Je commencerai donc avec la conjoncture économique. Celle-ci reste encore assez satisfaisante dans un contexte d'incertitudes. D'après nos prévisions indépendantes, et je souligne ce fait, l'activité devrait avoir progressé en France de 1,5 % du PIB en 2018 et la croissance pourrait être à nouveau de 1,5 % du PIB en 2019. Ce rythme est encore supérieur à ce que les économistes appellent la croissance potentielle, c'est-à-dire la « vitesse de croisière » de l'économie française. De manière plus précise, les perturbations de l'activité économique induites par la crise des « gilets jaunes » ont des conséquences significatives à court terme : nous avons ramené notre estimation de la croissance du quatrième trimestre 2018 de 0,4 % à 0,2 % du PIB. Nous avions annoncé ce chiffre au début du mois de décembre et nous l'avons confirmé avec un bon degré de sécurité début janvier 2019. Le commerce, la restauration, les transports ont été particulièrement pénalisés. L'impact final dépendra aussi de la durée de ce mouvement.

Les mesures d'urgence annoncées par le Président de la République et adoptées par le Parlement le 21 décembre dernier, devraient avoir un impact positif sur l'activité économique en 2019, que nous estimons actuellement à hauteur de 0,1 à 0,2 point de PIB. Le pouvoir d'achat par habitant - un élément important du débat actuel - devrait croître de plus de 1,5 % cette année, soit le chiffre le plus élevé depuis douze ans. Sur cinq ans, de 2015 à 2020, le pouvoir d'achat moyen pourrait croître d'environ 6 %. Bien sûr, cette moyenne ne rend pas compte de la situation individuelle de chacun, à laquelle les Français sont d'abord sensibles. Il faut rester très attentif aux effets de distribution et aux inégalités. Mais cette hausse moyenne est une bonne nouvelle d'ensemble. L'inflation restera maîtrisée à moins de 2 % par an, et même 1 % sur certains mois de 2019.

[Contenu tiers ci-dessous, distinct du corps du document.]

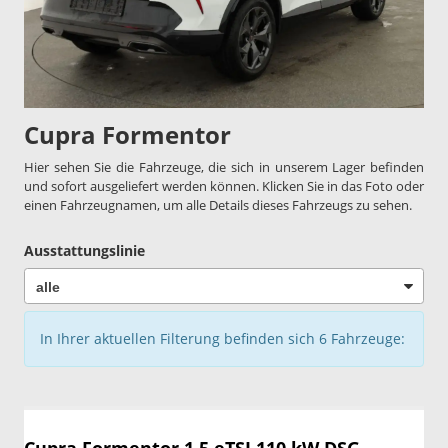
Cupra Formentor
Hier sehen Sie die Fahrzeuge, die sich in unserem Lager befinden
und sofort ausgeliefert werden können. Klicken Sie in das Foto oder
einen Fahrzeugnamen, um alle Details dieses Fahrzeugs zu sehen.
Ausstattungslinie
In Ihrer aktuellen Filterung befinden sich
6
Fahrzeuge: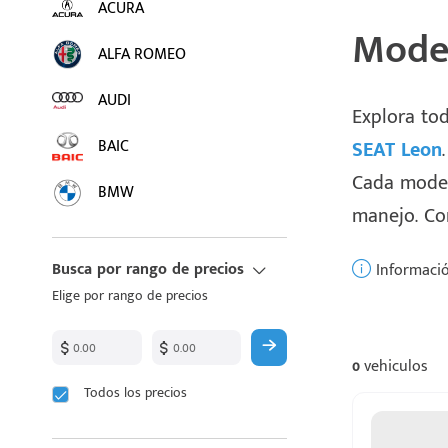
ACURA
Model
ALFA ROMEO
AUDI
Explora to
BAIC
SEAT Leon
.
Cada modelo
BMW
manejo. Con
BUICK
Busca por rango de precios
Informació
BYD
Elige por rango de precios
CADILLAC
0
vehiculos
CHANGAN
Todos los precios
CHEVROLET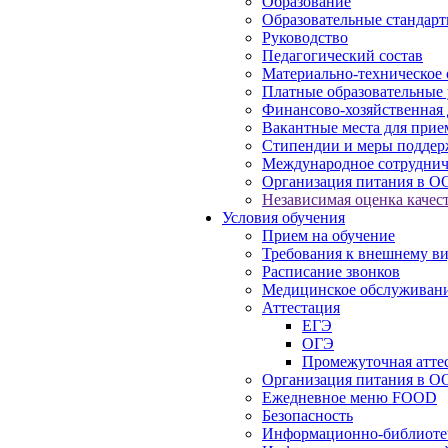
Образование
Образовательные стандарт
Руководство
Педагогический состав
Материально-техническое 
Платные образовательные 
Финансово-хозяйственная 
Вакантные места для прие
Стипендии и меры подде
Международное сотруднич
Организация питания в О
Независимая оценка качест
Условия обучения
Прием на обучение
Требования к внешнему в
Расписание звонков
Медицинское обслуживан
Аттестация
ЕГЭ
ОГЭ
Промежуточная атте
Организация питания в О
Ежедневное меню FOOD
Безопасность
Информационно-библиоте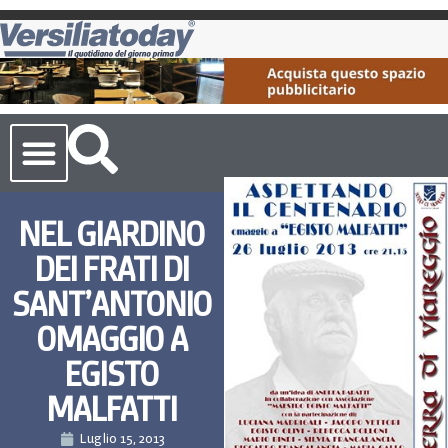
Cronaca Toscana
NEL GIARDINO
DEI FRATI DI
SANT’ANTONIO
OMAGGIO A
EGISTO
MALFATTI
Luglio 15, 2013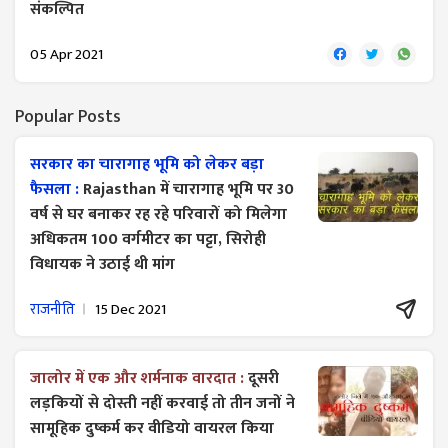
संकल्पित
05 Apr 2021
Popular Posts
सरकार का चारागाह भूमि को लेकर बड़ा
फैसला :
Rajasthan में चारागाह भूमि पर 30
वर्ष से घर बनाकर रह रहे परिवारों को मिलेगा
अधिकतम 100 वर्गमीटर का पट्टा, सिरोही
विधायक ने उठाई थी मांग
राजनीति
15 Dec 2021
जालोर में एक और शर्मनाक वारदात :
दूसरी
लड़कियों से दोस्ती नहीं करवाई तो तीन जनों ने
सामूहिक दुष्कर्म कर वीडियो वायरल किया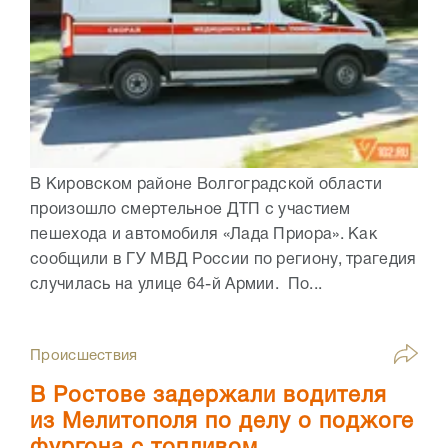
В Кировском районе Волгоградской области
произошло смертельное ДТП с участием
пешехода и автомобиля «Лада Приора». Как
сообщили в ГУ МВД России по региону, трагедия
случилась на улице 64-й Армии. По...
Происшествия
В Ростове задержали водителя
из Мелитополя по делу о поджоге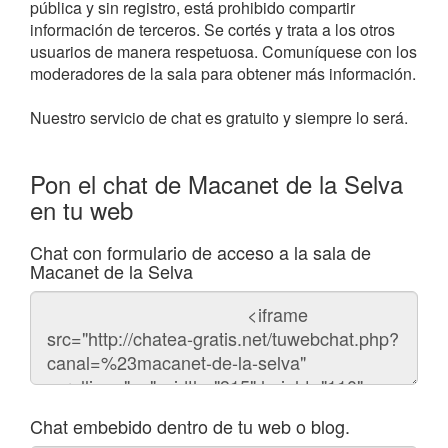
pública y sin registro, está prohibido compartir
información de terceros. Se cortés y trata a los otros
usuarios de manera respetuosa. Comuníquese con los
moderadores de la sala para obtener más información.
Nuestro servicio de chat es gratuito y siempre lo será.
Pon el chat de Macanet de la Selva
en tu web
Chat con formulario de acceso a la sala de
Macanet de la Selva
Código
del
chat
Chat embebido dentro de tu web o blog.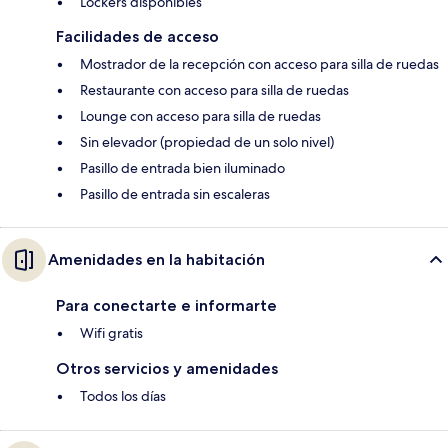
Lockers disponibles
Facilidades de acceso
Mostrador de la recepción con acceso para silla de ruedas
Restaurante con acceso para silla de ruedas
Lounge con acceso para silla de ruedas
Sin elevador (propiedad de un solo nivel)
Pasillo de entrada bien iluminado
Pasillo de entrada sin escaleras
Amenidades en la habitación
Para conectarte e informarte
Wifi gratis
Otros servicios y amenidades
Todos los días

Il est important d'éclairer les facteurs économiques qui soutiennent cette progression du pouvoir d'achat, cette dernière soutenant elle-même la consommation et la demande intérieure. C'est d'ailleurs le principal moteur du dynamisme de notre économie en 2019.

Je souhaite revenir sur les facteurs de gain de pouvoir d'achat. De 2016 à 2018, les gains de pouvoir d'achat ont notamment été fortement tirés par les créations d'emplois. Notre pays a créé plus de 750 000 emplois nets en trois ans, avec à l'inverse une croissance faible de la productivité. Aujourd'hui, nous voyons cette productivité par salarié dans les entreprises redémarrer - entre + 0,8 % et + 0,9 % par an. Cela signifie que la croissance se traduit dorénavant par un peu moins d'emplois mais plus de salaires. Le chômage baisserait plus graduellement mais le salaire moyen par tête accélérerait, jusqu'à + 2,4 % en 2020.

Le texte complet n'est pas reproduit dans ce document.